There is, at least, broad agreement on how to approach common and less serious sports injuries such as strains, sprains and stress fractures (see box). In general, activities that exercise the injured area without causing pain can speed recovery and can start almost immediately after an injury. Not so for activities that cause pain or increase swelling. These can slow healing and lead to worse problems.

Physical therapy can help immensely with rehab from injuries, but health insurance doesn’t always cover as many sessions as doctors recommend. Many injured athletes end up paying for therapy out of pocket, or going to a few sessions to learn the exercises and then doing them on their own, at home or at a gym.

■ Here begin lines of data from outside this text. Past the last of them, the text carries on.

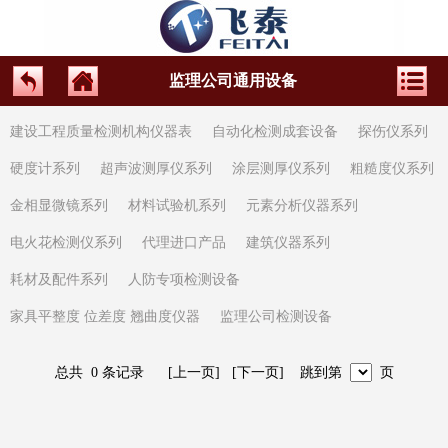
监理公司通用设备
建设工程质量检测机构仪器表
自动化检测成套设备
探伤仪系列
硬度计系列
超声波测厚仪系列
涂层测厚仪系列
粗糙度仪系列
金相显微镜系列
材料试验机系列
元素分析仪器系列
电火花检测仪系列
代理进口产品
建筑仪器系列
耗材及配件系列
人防专项检测设备
家具平整度 位差度 翘曲度仪器
监理公司检测设备
总共 0 条记录 [上一页] [下一页] 跳到第
页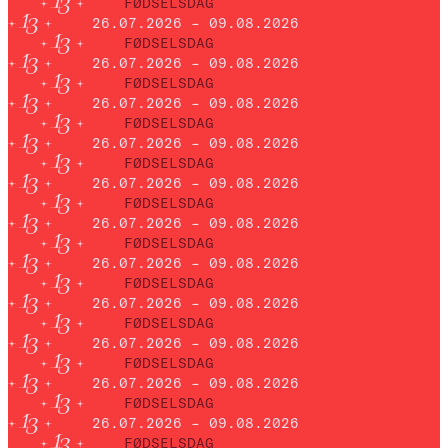
FØDSELSDAG
26.07.2026 – 09.08.2026
FØDSELSDAG
26.07.2026 – 09.08.2026
FØDSELSDAG
26.07.2026 – 09.08.2026
FØDSELSDAG
26.07.2026 – 09.08.2026
FØDSELSDAG
26.07.2026 – 09.08.2026
FØDSELSDAG
26.07.2026 – 09.08.2026
FØDSELSDAG
26.07.2026 – 09.08.2026
FØDSELSDAG
26.07.2026 – 09.08.2026
FØDSELSDAG
26.07.2026 – 09.08.2026
FØDSELSDAG
26.07.2026 – 09.08.2026
FØDSELSDAG
26.07.2026 – 09.08.2026
FØDSELSDAG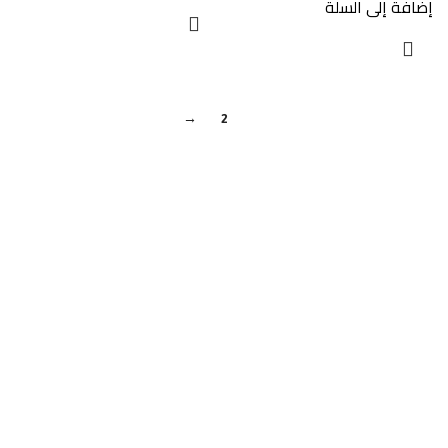
إضافة إلى السلة
1
→
2
روابط مهمة
سياسة المرتجعات
اسئلة شائعة
من هنا
أعرض منتجاتك من خلالنا
عن الشركة
وظائف
خدمة العملاء
✉ hello@woodway-furniture.com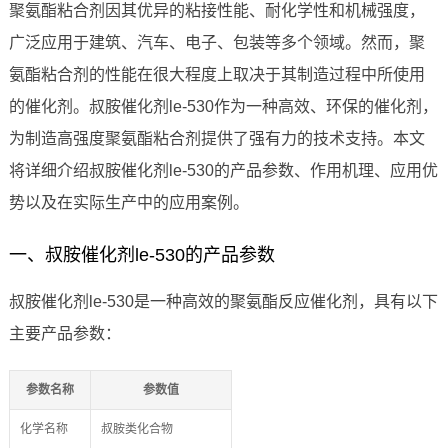
聚氨酯粘合剂因其优异的粘接性能、耐化学性和机械强度，
广泛应用于建筑、汽车、电子、包装等多个领域。然而，聚
氨酯粘合剂的性能在很大程度上取决于其制造过程中所使用
的催化剂。叔胺催化剂le-530作为一种高效、环保的催化剂，
为制造高强度聚氨酯粘合剂提供了强有力的技术支持。本文
将详细介绍叔胺催化剂le-530的产品参数、作用机理、应用优
势以及在实际生产中的应用案例。
一、叔胺催化剂le-530的产品参数
叔胺催化剂le-530是一种高效的聚氨酯反应催化剂，具有以下
主要产品参数：
参数名称
参数值
化学名称
叔胺类化合物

Amateur athletes shouldn’t expect to bounce back from an injury as fast as professional athletes do, says Dr. Jonathan Chang, an assistant professor of orthopedic surgery at the University of Southern California.. Pros usually have access to the best care and facilities -- and no office job to take time away from rehab -- so they can get back twice as fast on average as someone who sees a physical therapist three times a week.

Pro athletes also have financial incentives and other pressures to recover quickly. That’s not always a good thing. Many sports medicine doctors see a cautionary tale in the experience of Jerry Rice, the former star wide receiver for the San Francisco 49ers. In 1997, Rice had reconstructive knee surgery, and returned to play just 14 weeks later. During his first game back, he broke his left kneecap.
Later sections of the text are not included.